• **INPUT**:

┄┄┄┄┄┄┄┄┄┄

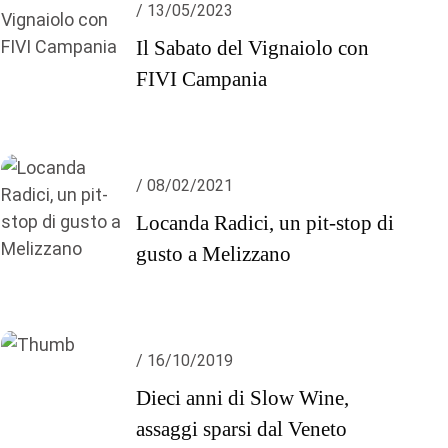
/ 13/05/2023
Il Sabato del Vignaiolo con
FIVI Campania
/ 08/02/2021
Locanda Radici, un pit-stop di
gusto a Melizzano
/ 16/10/2019
Dieci anni di Slow Wine,
assaggi sparsi dal Veneto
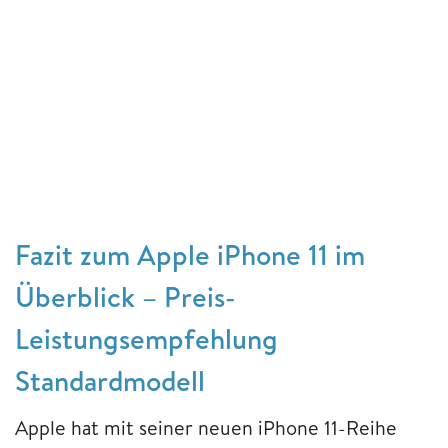
Fazit zum Apple iPhone 11 im
Überblick – Preis-
Leistungsempfehlung
Standardmodell
Apple hat mit seiner neuen iPhone 11-Reihe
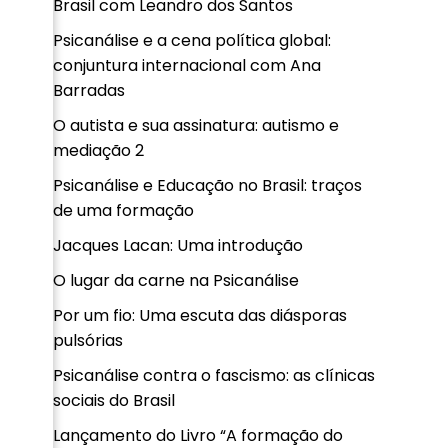
Brasil com Leandro dos Santos
Psicanálise e a cena política global:
conjuntura internacional com Ana
Barradas
O autista e sua assinatura: autismo e
mediação 2
Psicanálise e Educação no Brasil: traços
de uma formação
Jacques Lacan: Uma introdução
O lugar da carne na Psicanálise
Por um fio: Uma escuta das diásporas
pulsórias
Psicanálise contra o fascismo: as clínicas
sociais do Brasil
Lançamento do Livro “A formação do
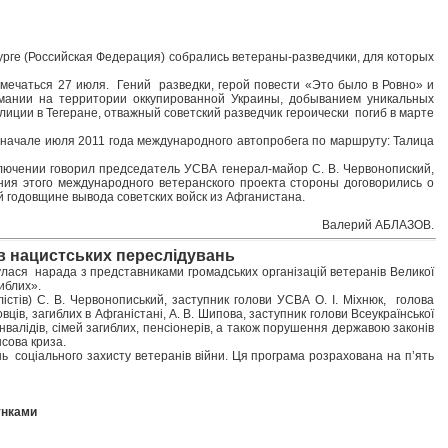
урге (Российская Федерация) собрались ветераны-разведчики, для которых
ечаться 27 июля. Гений разведки, герой повести «Это было в Ровно» и
ании на территории оккупированной Украины, добыванием уникальных
иции в Тегеране, отважный советский разведчик героически погиб в марте
 начале июля 2011 года международного автопробега по маршруту: Талица
ючении говорил председатель УСВА генерал-майор С. В. Червонопиский,
ния этого международного ветеранского проекта стороны договорились о
 годовщине вывода советских войск из Афганистана.
Валерий АБЛАЗОВ.
тв нацистських переслідувань
дбулася нарада з представниками громадських організацій ветеранів Великої
гиблих».
лістів) С. В. Червонописький, заступник голови УСВА О. І. Міхнюк, голова
вців, загиблих в Афганістані, А. В. Шипова, заступник голови Всеукраїнської
інвалідів, сімей загиблих, пенсіонерів, а також порушення державою законів
нсова криза.
 соціального захисту ветеранів війни. Ця програма розрахована на п’ять
унками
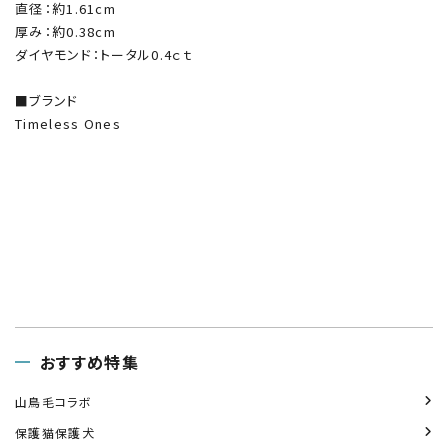
直径：約1.61cm
厚み：約0.38cm
ダイヤモンド：トータル0.4ｃｔ
■ブランド
Timeless Ones
おすすめ特集
山鳥毛コラボ
保護猫保護犬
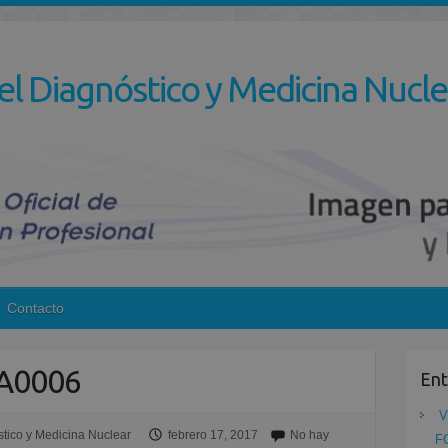
el Diagnóstico y Medicina Nucle
Contacto
A0006
Ent
V
tico y Medicina Nuclear
febrero 17, 2017
No hay
F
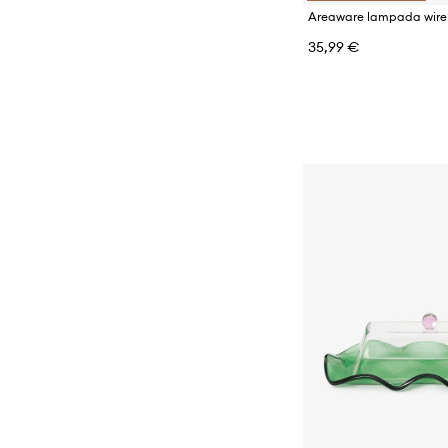
35,99 €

┄┄┄┄┄┄┄┄┄┄

• **WHAT THE TASK REQUIRES**: Transcribe exactly each line of the records from the start up to and including the one with "лістів) С. В.", and leave out every picture.

• **OUTPUT OF THE TASK**:
/ 13/05/2023
Il Sabato del Vignaiolo con
FIVI Campania
/ 08/02/2021
Locanda Radici, un pit-stop di
gusto a Melizzano
/ 16/10/2019
Dieci anni di Slow Wine,
assaggi sparsi dal Veneto
Fazit zum Apple iPhone 11 im
Überblick – Preis-
Leistungsempfehlung
Standardmodell
Apple hat mit seiner neuen iPhone 11-Reihe
Brasil com Leandro dos Santos
Psicanálise e a cena política global:
conjuntura internacional com Ana
Barradas
O autista e sua assinatura: autismo e
mediação 2
Psicanálise e Educação no Brasil: traços
de uma formação
Jacques Lacan: Uma introdução
O lugar da carne na Psicanálise
Por um fio: Uma escuta das diásporas
pulsórias
Psicanálise contra o fascismo: as clínicas
sociais do Brasil
Lançamento do Livro “A formação do
урге (Российская Федерация) собрались ветераны-разведчики, для которых
ечаться 27 июля. Гений разведки, герой повести «Это было в Ровно» и
ании на территории оккупированной Украины, добыванием уникальных
иции в Тегеране, отважный советский разведчик героически погиб в марте
 начале июля 2011 года международного автопробега по маршруту: Талица
ючении говорил председатель УСВА генерал-майор С. В. Червонопиский,
ния этого международного ветеранского проекта стороны договорились о
 годовщине вывода советских войск из Афганистана.
Валерий АБЛАЗОВ.
тв нацистських переслідувань
дбулася нарада з представниками громадських організацій ветеранів Великої
гиблих».
лістів) С. В. Червонописький, заступник голови УСВА О. І. Міхнюк, голова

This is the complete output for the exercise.